Metabonomics and predictive metabonomics, including pharmacometabonomics, are starting to have an impact on biomedical and medical research, and in the future it is expected that these technologies will be widely used for both diagnostic and prognostic applications in real clinical settings. Metabolic profiling will be used synergistically with genomic analyses to assist in the delivery of personalised medicine. The approach of metabolite profiling, as opposed to genetic analysis, benefits hugely from the fact that it is a systems biology approach that integrates both genetic and environmental information and gives insights into the real-time status of a subject, as opposed to information on genetic risk factors that may not develop into a disease phenotype. In this context it is encouraging to see the work done by the groups of Kaddurah-Daouk and Weinshilboum on the development of pharmacometabonomics-led pharmacogenomics (Ji et al. 2011; Neavin et al. 2016).

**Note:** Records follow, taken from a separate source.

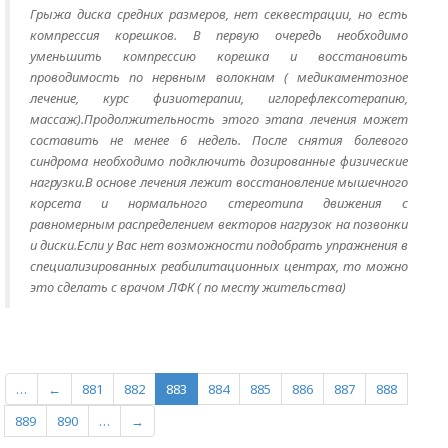
Грыжа диска средних размеров, нет секвестрации, но есть
компрессия корешков. В первую очередь необходимо
уменьшить компрессию корешка и восстановить
проводимость по нервным волокнам ( медикаментозное
лечение, курс физиотерапии, иглорефлексотерапию,
массаж).Продолжительность этого этапа лечения может
составить не менее 6 недель. После снятия болевого
синдрома необходимо подключить дозированные физические
нагрузки.В основе лечения лежит восстановление мышечного
корсета и нормального стереотипа движения с
равномерным распределением векторов нагрузок на позвонки
и диски.Если у Вас нет возможности подобрать упражнения в
специализированных реабилитационных центрах, то можно
это сделать с врачом ЛФК ( по месту жительства)
…
←
881
882
883
884
885
886
887
888
889
890
…
→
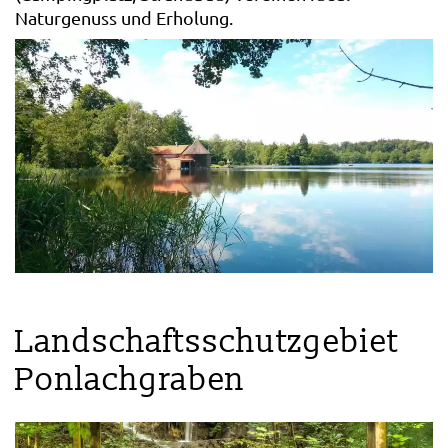
Naturgenuss und Erholung.
Landschaftsschutzgebiet
Ponlachgraben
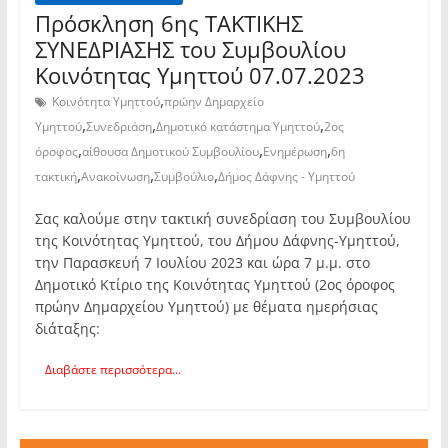
Πρόσκληση 6ης TAKTIKHΣ
ΣΥΝΕΔΡΙΑΣΗΣ του Συμβουλίου
Κοινότητας Υμηττού 07.07.2023
,
Κοινότητα Υμηττού
πρώην Δημαρχείο
,
,
,
Υμηττού
Συνεδριάση
Δημοτικό κατάστημα Υμηττού
2ος
,
,
,
όροφος
αίθουσα Δημοτικού Συμβουλίου
Ενημέρωση
6η
,
,
,
τακτική
Ανακοίνωση
Συμβούλιο
Δήμος Δάφνης - Υμηττού
Σας καλούμε στην τακτική συνεδρίαση του Συμβουλίου
της Κοινότητας Υμηττού, του Δήμου Δάφνης-Υμηττού,
την Παρασκευή 7 Ιουλίου 2023 και ώρα 7 μ.μ. στο
Δημοτικό Κτίριο της Κοινότητας Υμηττού (2ος όροφος
πρώην Δημαρχείου Υμηττού) με θέματα ημερήσιας
διάταξης:
Διαβάστε περισσότερα...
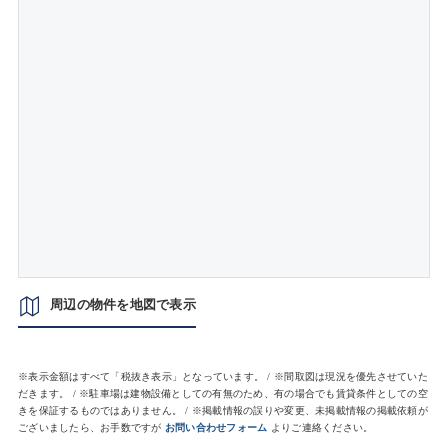
周辺の物件を地図で表示
※表示金額はすべて「税抜き表示」となっています。 / ※間取図は現況を優先させていた
だきます。 / ※駐車場は建物設備としての有無のため、有の場合でも賃貸条件としての空
きを保証するものではありません。 / ※掲載情報の誤りや変更、未掲載情報の掲載依頼が
ございましたら、お手数ですが
お問い合わせフォーム
よりご連絡ください。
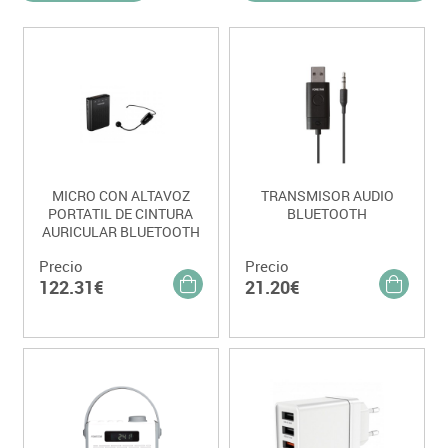
MICRO CON ALTAVOZ
TRANSMISOR AUDIO
PORTATIL DE CINTURA
BLUETOOTH
AURICULAR BLUETOOTH
Precio
Precio
122.31€
21.20€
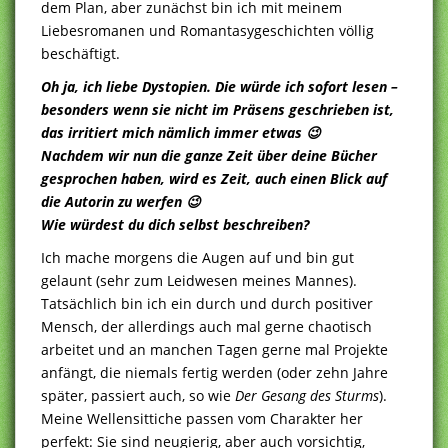
dem Plan, aber zunächst bin ich mit meinem
Liebesromanen und Romantasygeschichten völlig
beschäftigt.
Oh ja, ich liebe Dystopien. Die würde ich sofort lesen –
besonders wenn sie nicht im Präsens geschrieben ist,
das irritiert mich nämlich immer etwas 😉
Nachdem wir nun die ganze Zeit über deine Bücher
gesprochen haben, wird es Zeit, auch einen Blick auf
die Autorin zu werfen 😉
Wie würdest du dich selbst beschreiben?
Ich mache morgens die Augen auf und bin gut
gelaunt (sehr zum Leidwesen meines Mannes).
Tatsächlich bin ich ein durch und durch positiver
Mensch, der allerdings auch mal gerne chaotisch
arbeitet und an manchen Tagen gerne mal Projekte
anfängt, die niemals fertig werden (oder zehn Jahre
später, passiert auch, so wie
Der Gesang des Sturms
).
Meine Wellensittiche passen vom Charakter her
perfekt: Sie sind neugierig, aber auch vorsichtig,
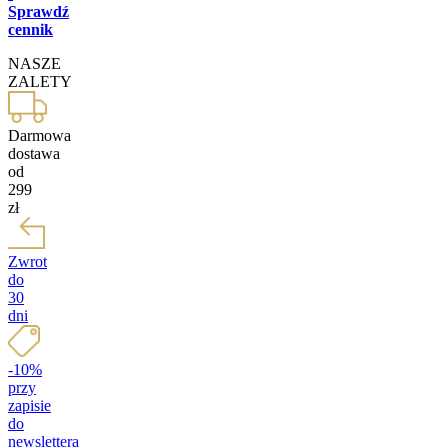
Sprawdź
cennik
NASZE
ZALETY
Darmowa
dostawa
od
299
zł
Zwrot
do
30
dni
-10%
przy
zapisie
do
newslettera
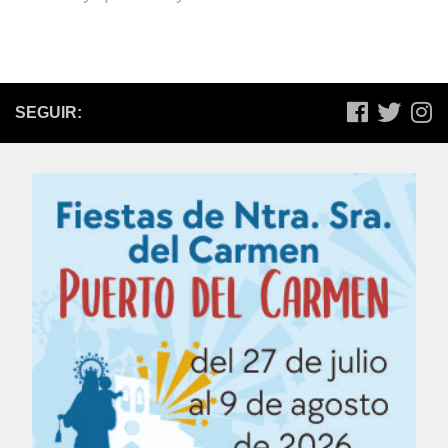
SEGUIR:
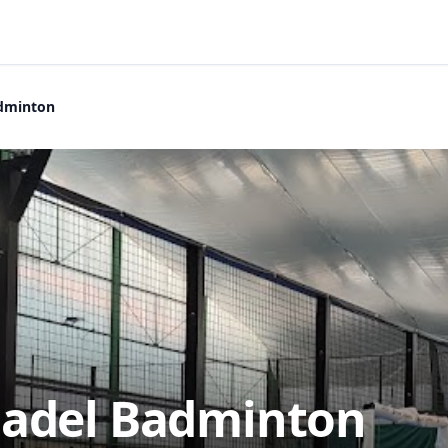
adminton
Padel Badminton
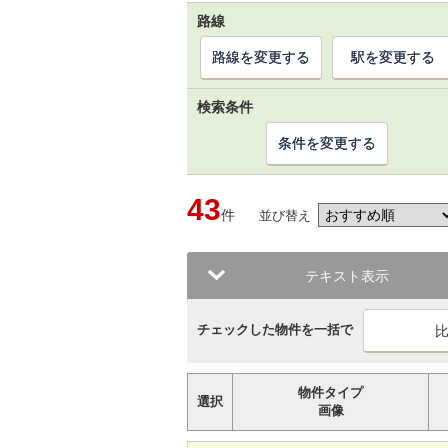
路線
路線を変更する
駅を変更する
検索条件
条件を変更する
43
件
並び替え
テキスト表示
チェックした物件を一括で
物件タイプ
選択
画像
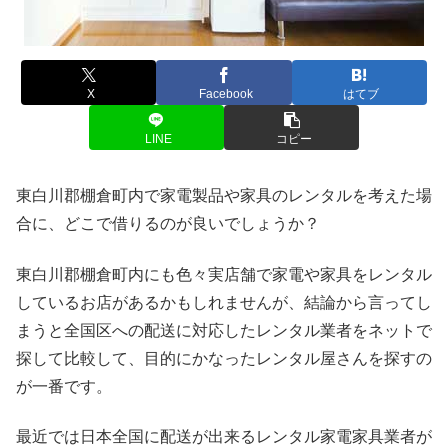
X
Facebook
はてブ
LINE
コピー
東白川郡棚倉町内で家電製品や家具のレンタルを考えた場
合に、どこで借りるのが良いでしょうか？
東白川郡棚倉町内にも色々実店舗で家電や家具をレンタル
しているお店があるかもしれませんが、結論から言ってし
まうと全国区への配送に対応したレンタル業者をネットで
探して比較して、目的にかなったレンタル屋さんを探すの
が一番です。
最近では日本全国に配送が出来るレンタル家電家具業者が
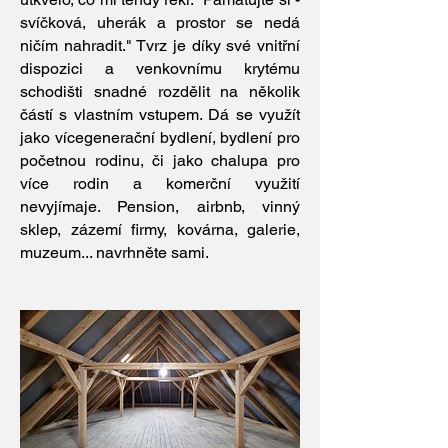
svíčková, uherák a prostor se nedá
ničím nahradit." Tvrz je díky své vnitřní
dispozici a venkovnímu krytému
schodišti snadné rozdělit na několik
částí s vlastním vstupem. Dá se využít
jako vícegenerační bydlení, bydlení pro
početnou rodinu, či jako chalupa pro
více rodin a komerční využití
nevyjímaje. Pension, airbnb, vinný
sklep, zázemí firmy, kovárna, galerie,
muzeum... navrhněte sami.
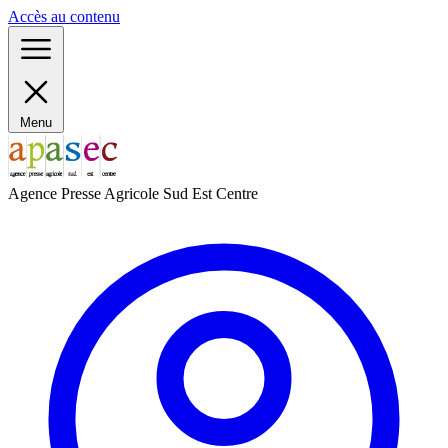
Panneau de gestion des cookies
Accès au contenu
Menu
Agence Presse Agricole Sud Est Centre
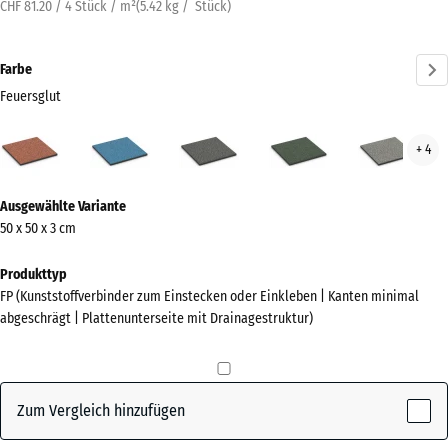
CHF 81.20 / 4 Stück / m²
(
5.42
kg
/ Stück)
Farbe
Feuersglut
Feuersglut
Atlantik
Dunkelgrauer
Englischer
Grau
+ 4
(active)
Granit
Rasen
Gran
Mehr
Ausgewählte Variante
Informationen
50 x 50 x 3 cm
zu
den
Produkttyp
Farben?
FP (Kunststoffverbinder zum Einstecken oder Einkleben | Kanten minimal
abgeschrägt | Plattenunterseite mit Drainagestruktur)
Farbpalette
anzeigen
(active)
Feuersglut
Zum Vergleich hinzufügen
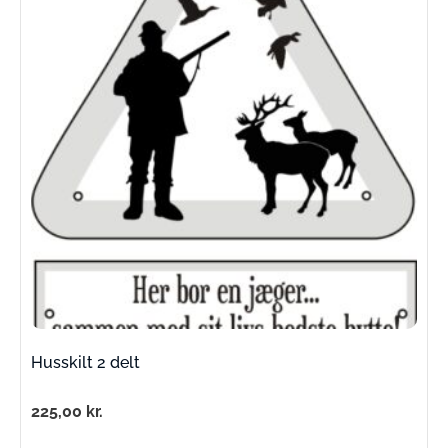
Husskilt 2 delt
225,00
kr.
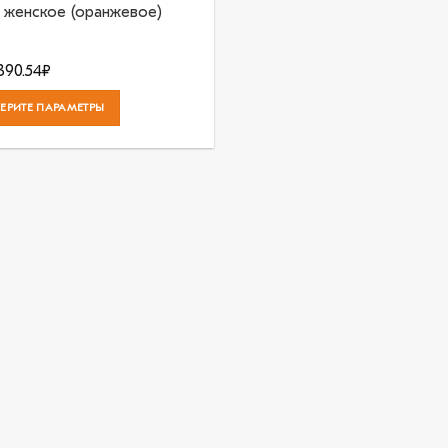
 женское (оранжевое)
'390.54
₽
ЕРИТЕ ПАРАМЕТРЫ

The advent of large biobanks and the development of phenome centres such as those in London, Singapore and Birmingham, amongst others, gives the opportunity for very large-scale clinical studies that will undoubtedly lead to new insights into patient treatments in many disease areas. The great stability and automation capabilities of NMR spectroscopy as a metabolite detection technology are well matched to the task of analysing these huge numbers of samples, as was seen above in the work of Deelan and co-workers on all-cause mortality prediction (Deelan et al. 2019).

One major area that still needs much attention is metabolite identification. This is a significant challenge for both NMR- and MS-based technologies and in spite of the many advances in both areas in recent years, it is still the fact that most metabolites detected in most untargeted metabonomics experiments are unidentified. Progress on this issue promises to enable much more comprehensive biochemical insights into complex organisms including humans and their diseases.

The future for the use of metabolic profiling in clinical pharmacology and medicine in general is very bright.